I'm trying to configure git so I don't have to keep authenticating (and also learn a bit more about git).
I had previously been using password-based authentication, which is repetitive to keep typing in my passwords. I followed the steps (using windows) to set up SSH keys in github. I gave my key a specific name, anticipating that I will need more than one SSH key at some point. It doesn't make sense to always have id_rsa
for github! I received the email that the key was successfully created, and I used git bash (because windows) to start the SSH client silently and added my private key. But running a git clone
gave me this error:
[email protected]: Permission denied (publickey).
fatal: Could not read from remote repository.
Please make sure you have the correct access rights
and the repository exists.
I then had the idea to try it with the default name (id_rsa
), rather than my custom name, and of course it works.

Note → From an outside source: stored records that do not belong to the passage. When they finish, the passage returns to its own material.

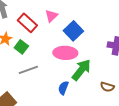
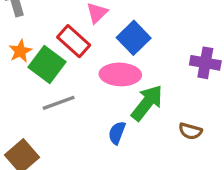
red rectangle: (27, 23) -> (74, 41), moved
green square: (21, 47) -> (47, 64), size x1.5

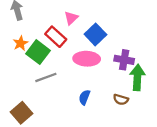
purple cross: (205, 63) -> (124, 60), moved
green arrow: (147, 103) -> (137, 77), moved, turned -35
brown semicircle: (190, 131) -> (121, 100), moved

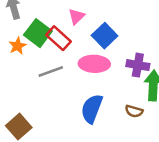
green square: (38, 52) -> (38, 33), moved
gray line: (46, 77) -> (51, 71), moved
blue semicircle: (84, 97) -> (92, 109), size x1.6

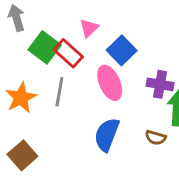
orange star: (17, 46) -> (21, 98), moved, size x1.5
pink ellipse: (94, 64) -> (110, 83), turned 64
gray line: (51, 71) -> (59, 92), turned -60

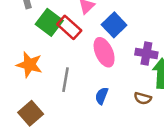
gray line: (59, 92) -> (65, 80), moved
orange star: (21, 98) -> (29, 65), turned -30
blue semicircle: (107, 135) -> (102, 96), size x0.6

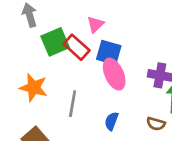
green square: (49, 22) -> (55, 42), turned 30
blue square: (114, 25) -> (109, 53), moved, turned -30

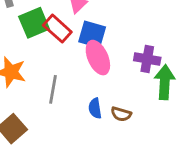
blue semicircle: (111, 121) -> (95, 108), turned -30
brown semicircle: (156, 124) -> (121, 114), moved

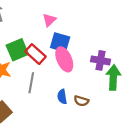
green square: (34, 23) -> (17, 50), moved
red rectangle: (57, 29) -> (35, 54), moved

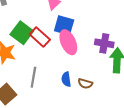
green square: (17, 50) -> (22, 33), turned -30
gray line: (31, 83) -> (33, 77), moved

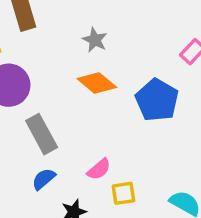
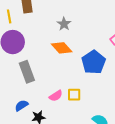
blue semicircle: (44, 179) -> (22, 105), moved
yellow square: (123, 193) -> (74, 95), moved

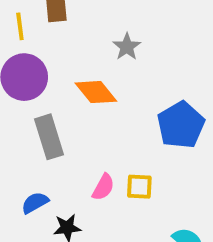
orange diamond: (62, 48) -> (96, 92), moved
pink semicircle: (56, 96) -> (103, 187), turned -32

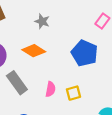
pink semicircle: (103, 187) -> (50, 89), moved

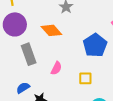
yellow square: (73, 93) -> (85, 78), moved

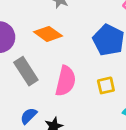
pink semicircle: (56, 68) -> (66, 81), size x1.6

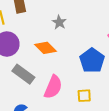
gray rectangle: (26, 71) -> (23, 74), turned -30

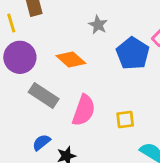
gray star: (59, 22) -> (98, 25), moved
blue pentagon: (92, 60) -> (133, 53), moved

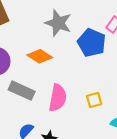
gray star: (98, 25) -> (58, 23), size x1.6

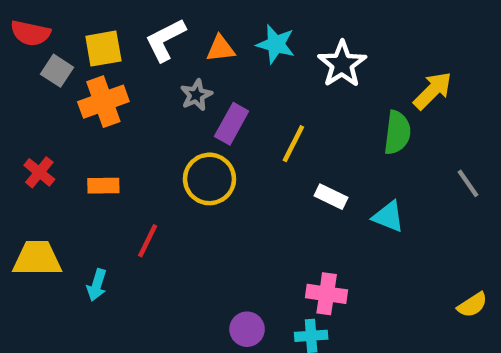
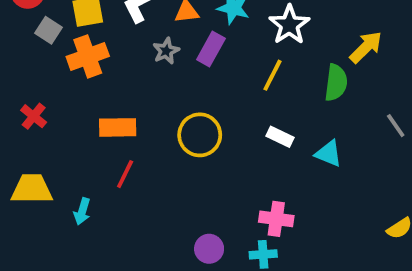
purple rectangle: (232, 124) -> (211, 49), moved
yellow line: (293, 144) -> (273, 75), moved
yellow circle: (209, 179) -> (200, 135), moved
orange rectangle: (103, 186) -> (118, 127), moved, size x1.4

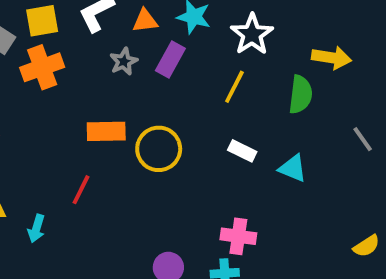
yellow arrow: (366, 47) -> (332, 58), turned 54
orange rectangle: (118, 127) -> (106, 131), moved

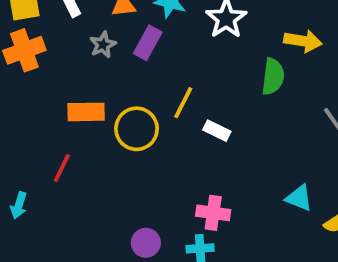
yellow line: (234, 87) -> (183, 103), moved
cyan triangle: (293, 168) -> (299, 198), moved

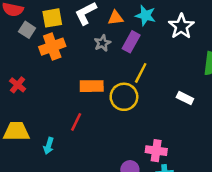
yellow line: (183, 103) -> (141, 73), moved
white rectangle: (217, 131) -> (185, 98), moved
pink cross: (213, 213) -> (156, 151), moved

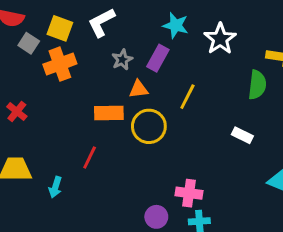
yellow square: (52, 18) -> (60, 28), turned 30
orange triangle: (116, 18) -> (139, 89), moved
yellow line: (141, 73) -> (187, 97), moved
white rectangle: (185, 98) -> (242, 135), moved

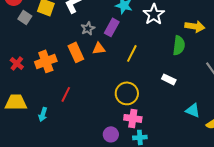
orange cross: (60, 64) -> (46, 61), moved
orange rectangle: (109, 113) -> (76, 52), moved, turned 66
yellow circle: (149, 126) -> (127, 93), moved

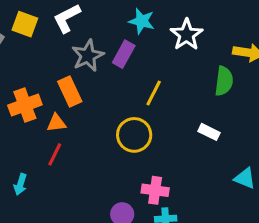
gray star: (88, 28) -> (88, 56), size x1.5
orange triangle: (99, 48) -> (56, 123), moved
yellow circle: (127, 93) -> (134, 135), moved

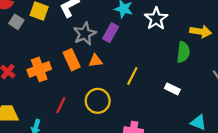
yellow line: (154, 93) -> (132, 76), moved
orange triangle: (56, 123) -> (95, 61), moved
yellow circle: (134, 135) -> (98, 101), moved

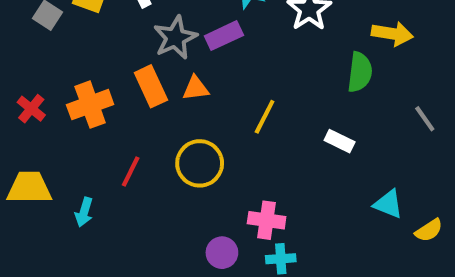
purple rectangle: (111, 33) -> (224, 36), turned 36

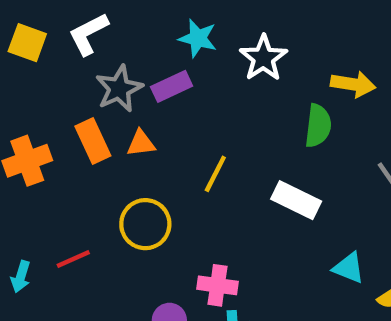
white rectangle: (340, 141) -> (296, 200), size x1.5
red line: (131, 172) -> (73, 259), moved, turned 40

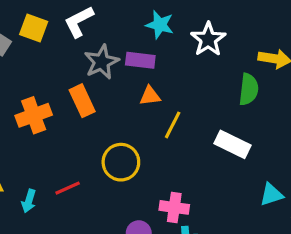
purple rectangle: (172, 86) -> (140, 60), turned 32
orange triangle: (141, 143) -> (150, 96), moved
cyan triangle: (349, 268) -> (271, 194), turned -40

So my question is how do I avoid this? I don't want the default name to be reserved for github.
CodePudding user response:
You can set up an ssh configuration file to tell the ssh
command to use that specific key when connecting to github.
Create the file .ssh/config
with the content:
Host github.com
IdentityFile ~/.ssh/github_rsa_key
Assuming that you've named your private key ~/.ssh/github_rsa_key
.
Now try connecting to github:
$ ssh [email protected]
You should see:
Hi <your github username>! You've successfully authenticated, but GitHub does not provide shell access.